Thank you for sharing your experience! And for the name drop. I may try to contact him before spring and ask him if he thinks it's worth testing now, or waiting until spring.No, I didn’t cull, they died themselves, so I sent them off for a necropsy to MSU. They called and sent in papers diagnosing that my flock had ILTV, MG and MS. If I ever get symptomatic birds again with respiratory, they will be culled and sent off for another necropsy. Dr. Mick Fulton at MSU is very knowledgeable and will help you.
As for not buying from locals and instead from hatcheries, it’s about 85% certain that you’re not getting sick birds compared to locals who just sell for money where you have a 50% chance of healthy birds. I don’t think hatcheries are allowed to sell chicks from a sick flock. Almost all or most hatcheries keep their flocks indoors and practice strict biosecurity to prevent outside diseases.

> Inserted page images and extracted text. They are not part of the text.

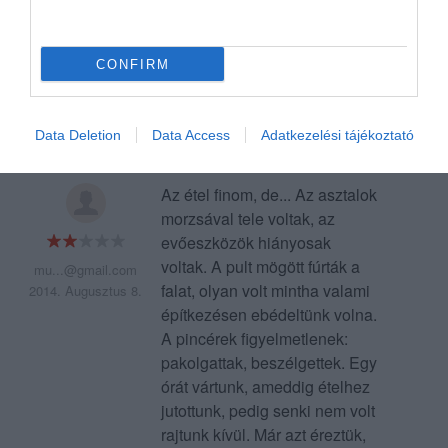
magunkat mert o nem jól írta
fel a rendelést! Az étel nem
lenne rossz, de kiszolgálás
CONFIRM
miatt nem ajánlom!
Jelentés
Data Deletion
Data Access
Adatkezelési tájékoztató
Az étel finom, de... Az asztalok
morzsával tele voltak, az
evőeszközök hiányosak
voltak. A pult mögött fúrták a
mu...@gmail.com
falat, olyan volt mintha valami
2014. Augusztus 8.
építkezésen ebédeltünk volna.
A pincérek figyelmetlenek:
pakolgattak, beszélgettek. Egy
órát vártunk, ameddig ételhez
jutottunk, pedig senki nem volt
rajtunk kívül. Már azt éreztük,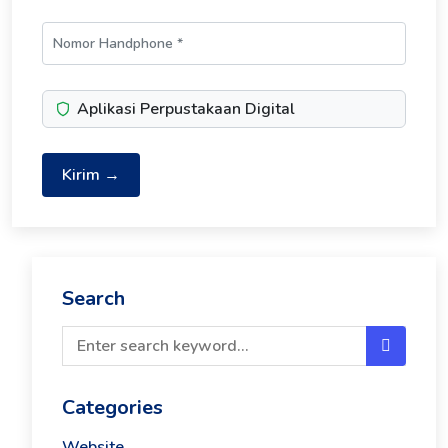
Aplikasi Perpustakaan Digital
Kirim →
Search
Categories
Website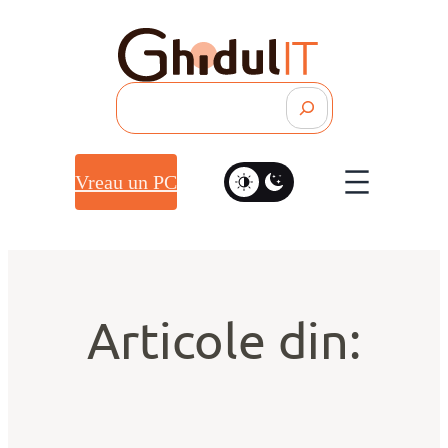
Search
Vreau un PC
Articole din: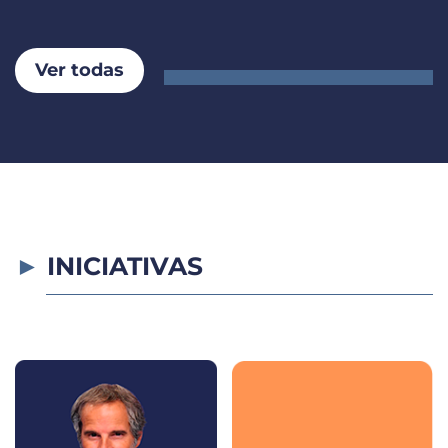
Ver todas
INICIATIVAS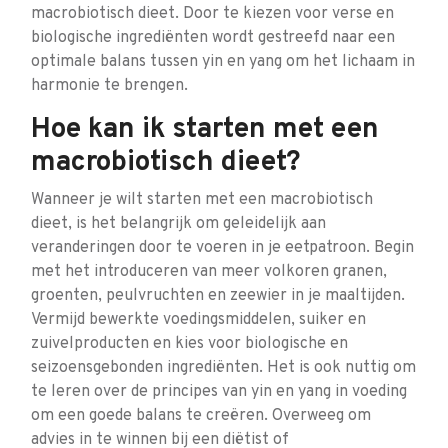
macrobiotisch dieet. Door te kiezen voor verse en
biologische ingrediënten wordt gestreefd naar een
optimale balans tussen yin en yang om het lichaam in
harmonie te brengen.
Hoe kan ik starten met een
macrobiotisch dieet?
Wanneer je wilt starten met een macrobiotisch
dieet, is het belangrijk om geleidelijk aan
veranderingen door te voeren in je eetpatroon. Begin
met het introduceren van meer volkoren granen,
groenten, peulvruchten en zeewier in je maaltijden.
Vermijd bewerkte voedingsmiddelen, suiker en
zuivelproducten en kies voor biologische en
seizoensgebonden ingrediënten. Het is ook nuttig om
te leren over de principes van yin en yang in voeding
om een goede balans te creëren. Overweeg om
advies in te winnen bij een diëtist of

I probably have or have not said this, but I loved my birds, every. Single. One. When we had to cull, it broke me and my family’s hearts to do it. My birds had names and all different personalities, they weren’t just animals, but our pets that we loved dearly. I personally will never want to make my birds suffer with a chronic disease that makes them more susceptible to other diseases or issues.
I meant small, NPIP certified breeders, not local backyard flock keepers (which is how I started my flock). I would hope small NPIP folks are held to the same standards as large hatcheries. I suppose this is another question of flock goals, as many people advise against birds from large hatcheries of the goal is good breeding or show stock. 85% chance isn't too terrible from the big guys, though.
I bet it was heartbreaking. My attachment to my birds is part of the reason I want to make sure I'm understanding this problem as fully as possible. My birds all have names, too, and some of them like to snuggle me and lay in the sun next to me in the warmer months. It would not be an easy thing to cull them. I am so, so sorry that you've had to experience it first hand.